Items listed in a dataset
○ ○ ○ ○
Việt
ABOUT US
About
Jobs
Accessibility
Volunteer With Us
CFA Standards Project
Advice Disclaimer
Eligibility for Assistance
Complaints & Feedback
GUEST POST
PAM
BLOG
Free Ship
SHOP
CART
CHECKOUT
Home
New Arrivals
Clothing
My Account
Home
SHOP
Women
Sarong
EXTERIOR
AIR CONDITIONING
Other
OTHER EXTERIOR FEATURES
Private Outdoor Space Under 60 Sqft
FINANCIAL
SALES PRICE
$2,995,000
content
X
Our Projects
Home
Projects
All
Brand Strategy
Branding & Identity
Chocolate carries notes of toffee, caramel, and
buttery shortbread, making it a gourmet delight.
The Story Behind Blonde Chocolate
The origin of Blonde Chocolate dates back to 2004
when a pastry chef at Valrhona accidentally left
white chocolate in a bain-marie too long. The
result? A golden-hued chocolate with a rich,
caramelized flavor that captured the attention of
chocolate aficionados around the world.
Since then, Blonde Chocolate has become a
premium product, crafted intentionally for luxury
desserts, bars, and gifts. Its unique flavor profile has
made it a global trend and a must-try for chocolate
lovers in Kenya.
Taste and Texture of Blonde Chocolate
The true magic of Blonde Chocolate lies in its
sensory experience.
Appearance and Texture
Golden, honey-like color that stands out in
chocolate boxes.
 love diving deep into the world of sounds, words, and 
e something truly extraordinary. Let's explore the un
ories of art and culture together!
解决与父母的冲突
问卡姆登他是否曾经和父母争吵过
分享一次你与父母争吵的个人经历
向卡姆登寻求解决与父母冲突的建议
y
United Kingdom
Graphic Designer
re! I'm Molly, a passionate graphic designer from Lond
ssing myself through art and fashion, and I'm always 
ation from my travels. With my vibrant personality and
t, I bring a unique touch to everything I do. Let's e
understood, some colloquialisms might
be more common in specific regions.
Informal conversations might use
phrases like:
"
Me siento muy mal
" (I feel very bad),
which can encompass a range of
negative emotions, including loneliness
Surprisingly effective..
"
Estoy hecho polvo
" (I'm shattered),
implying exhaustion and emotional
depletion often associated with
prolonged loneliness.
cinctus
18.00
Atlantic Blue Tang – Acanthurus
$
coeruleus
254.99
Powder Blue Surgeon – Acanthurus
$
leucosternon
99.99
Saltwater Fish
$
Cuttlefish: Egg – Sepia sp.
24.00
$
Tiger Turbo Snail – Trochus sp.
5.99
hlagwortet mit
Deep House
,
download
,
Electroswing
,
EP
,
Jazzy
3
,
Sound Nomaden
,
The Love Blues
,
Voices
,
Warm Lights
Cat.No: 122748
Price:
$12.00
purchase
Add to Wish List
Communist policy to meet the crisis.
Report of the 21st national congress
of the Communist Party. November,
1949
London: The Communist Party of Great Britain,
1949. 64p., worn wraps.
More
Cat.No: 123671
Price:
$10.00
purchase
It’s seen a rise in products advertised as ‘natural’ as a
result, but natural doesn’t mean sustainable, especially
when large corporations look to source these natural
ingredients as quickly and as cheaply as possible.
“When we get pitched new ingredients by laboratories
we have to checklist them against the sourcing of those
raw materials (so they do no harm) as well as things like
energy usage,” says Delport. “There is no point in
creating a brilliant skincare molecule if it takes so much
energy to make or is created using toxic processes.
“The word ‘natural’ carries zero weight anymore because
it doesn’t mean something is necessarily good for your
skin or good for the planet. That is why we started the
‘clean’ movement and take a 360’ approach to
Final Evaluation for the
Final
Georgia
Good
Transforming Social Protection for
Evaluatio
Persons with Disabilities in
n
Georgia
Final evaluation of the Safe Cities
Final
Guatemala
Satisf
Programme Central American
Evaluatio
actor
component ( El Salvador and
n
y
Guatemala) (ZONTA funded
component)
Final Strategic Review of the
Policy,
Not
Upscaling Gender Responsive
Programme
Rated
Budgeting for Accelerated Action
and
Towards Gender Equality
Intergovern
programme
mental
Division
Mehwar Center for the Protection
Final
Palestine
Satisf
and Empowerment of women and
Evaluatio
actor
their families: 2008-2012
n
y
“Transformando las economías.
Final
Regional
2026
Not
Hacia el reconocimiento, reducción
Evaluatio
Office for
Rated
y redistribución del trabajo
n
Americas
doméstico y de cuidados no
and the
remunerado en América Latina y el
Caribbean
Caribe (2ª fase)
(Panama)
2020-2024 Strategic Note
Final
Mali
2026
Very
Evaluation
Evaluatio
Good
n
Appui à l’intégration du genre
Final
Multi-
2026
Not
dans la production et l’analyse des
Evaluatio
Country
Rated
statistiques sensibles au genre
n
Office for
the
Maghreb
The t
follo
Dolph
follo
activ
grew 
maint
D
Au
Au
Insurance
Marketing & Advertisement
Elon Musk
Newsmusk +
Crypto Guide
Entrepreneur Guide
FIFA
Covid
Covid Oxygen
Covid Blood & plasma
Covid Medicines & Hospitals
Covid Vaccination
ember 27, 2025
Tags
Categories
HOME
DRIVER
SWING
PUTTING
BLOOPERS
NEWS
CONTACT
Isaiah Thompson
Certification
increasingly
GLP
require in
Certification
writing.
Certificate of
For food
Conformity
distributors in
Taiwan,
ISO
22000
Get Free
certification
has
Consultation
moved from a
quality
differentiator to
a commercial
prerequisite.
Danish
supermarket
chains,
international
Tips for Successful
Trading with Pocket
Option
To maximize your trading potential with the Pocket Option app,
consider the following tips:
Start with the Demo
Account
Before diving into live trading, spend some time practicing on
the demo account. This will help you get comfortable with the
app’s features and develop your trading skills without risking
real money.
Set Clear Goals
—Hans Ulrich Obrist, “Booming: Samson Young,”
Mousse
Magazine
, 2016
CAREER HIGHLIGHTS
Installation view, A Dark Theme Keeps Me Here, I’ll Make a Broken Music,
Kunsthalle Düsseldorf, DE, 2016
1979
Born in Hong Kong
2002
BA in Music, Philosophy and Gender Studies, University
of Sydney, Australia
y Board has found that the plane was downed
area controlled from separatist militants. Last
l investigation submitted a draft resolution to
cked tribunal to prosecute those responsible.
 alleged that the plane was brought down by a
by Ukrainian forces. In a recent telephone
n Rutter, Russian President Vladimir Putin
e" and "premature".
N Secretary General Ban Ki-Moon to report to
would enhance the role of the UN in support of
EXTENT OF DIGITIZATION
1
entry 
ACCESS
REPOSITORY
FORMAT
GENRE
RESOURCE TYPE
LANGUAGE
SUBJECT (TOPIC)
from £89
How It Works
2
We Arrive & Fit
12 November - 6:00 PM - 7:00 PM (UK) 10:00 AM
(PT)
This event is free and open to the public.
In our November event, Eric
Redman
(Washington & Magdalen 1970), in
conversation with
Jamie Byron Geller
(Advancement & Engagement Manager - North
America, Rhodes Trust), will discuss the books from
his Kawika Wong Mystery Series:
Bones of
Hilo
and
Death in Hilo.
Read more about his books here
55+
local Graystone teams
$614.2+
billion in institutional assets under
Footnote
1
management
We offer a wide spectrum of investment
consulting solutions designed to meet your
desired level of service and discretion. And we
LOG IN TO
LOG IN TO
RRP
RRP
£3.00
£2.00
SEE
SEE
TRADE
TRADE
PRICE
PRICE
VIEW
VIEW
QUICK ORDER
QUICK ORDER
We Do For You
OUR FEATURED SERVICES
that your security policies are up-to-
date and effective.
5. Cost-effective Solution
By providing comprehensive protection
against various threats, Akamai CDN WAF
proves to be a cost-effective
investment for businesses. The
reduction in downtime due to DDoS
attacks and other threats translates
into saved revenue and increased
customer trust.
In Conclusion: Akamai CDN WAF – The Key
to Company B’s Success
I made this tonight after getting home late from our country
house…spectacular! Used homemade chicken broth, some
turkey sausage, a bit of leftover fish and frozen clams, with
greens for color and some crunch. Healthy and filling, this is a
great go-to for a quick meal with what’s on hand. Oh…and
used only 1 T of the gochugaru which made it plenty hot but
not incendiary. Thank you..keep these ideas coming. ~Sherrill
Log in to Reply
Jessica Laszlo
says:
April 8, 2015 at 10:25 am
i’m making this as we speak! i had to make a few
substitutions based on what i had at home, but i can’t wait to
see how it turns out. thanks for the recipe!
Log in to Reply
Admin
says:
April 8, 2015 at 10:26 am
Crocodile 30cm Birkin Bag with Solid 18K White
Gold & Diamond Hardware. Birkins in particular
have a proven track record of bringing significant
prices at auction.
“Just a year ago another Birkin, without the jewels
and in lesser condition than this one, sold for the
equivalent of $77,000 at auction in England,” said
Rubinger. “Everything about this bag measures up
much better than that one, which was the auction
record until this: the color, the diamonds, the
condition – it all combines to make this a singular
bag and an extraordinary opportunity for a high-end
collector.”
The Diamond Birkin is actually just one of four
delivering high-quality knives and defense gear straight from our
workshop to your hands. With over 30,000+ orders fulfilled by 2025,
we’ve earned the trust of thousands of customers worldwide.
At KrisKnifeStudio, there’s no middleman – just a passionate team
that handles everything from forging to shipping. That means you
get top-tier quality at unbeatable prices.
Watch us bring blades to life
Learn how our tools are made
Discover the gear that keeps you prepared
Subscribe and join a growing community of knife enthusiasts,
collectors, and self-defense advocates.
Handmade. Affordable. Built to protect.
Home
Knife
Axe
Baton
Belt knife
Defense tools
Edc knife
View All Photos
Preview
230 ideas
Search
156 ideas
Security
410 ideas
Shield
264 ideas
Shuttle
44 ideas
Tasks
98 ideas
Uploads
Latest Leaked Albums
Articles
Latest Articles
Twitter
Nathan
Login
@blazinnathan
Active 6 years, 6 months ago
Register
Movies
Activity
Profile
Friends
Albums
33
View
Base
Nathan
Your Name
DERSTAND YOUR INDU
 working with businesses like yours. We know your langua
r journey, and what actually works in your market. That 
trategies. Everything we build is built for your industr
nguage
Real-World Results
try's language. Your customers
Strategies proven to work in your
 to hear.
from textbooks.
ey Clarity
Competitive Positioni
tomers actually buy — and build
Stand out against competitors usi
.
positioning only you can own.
○ ○ ○ ○
_TASK DESCRIPTION_. Starting at the line that contains "caramelized flavor that" and stopping after the line that contains "Golden, honey-like color that stands out in", write out every line exactly as it appears above, and no other line.

_REPLY TO THE TASK_.
caramelized flavor that captured the attention of
chocolate aficionados around the world.
Since then, Blonde Chocolate has become a
premium product, crafted intentionally for luxury
desserts, bars, and gifts. Its unique flavor profile has
made it a global trend and a must-try for chocolate
lovers in Kenya.
Taste and Texture of Blonde Chocolate
The true magic of Blonde Chocolate lies in its
sensory experience.
Appearance and Texture
Golden, honey-like color that stands out in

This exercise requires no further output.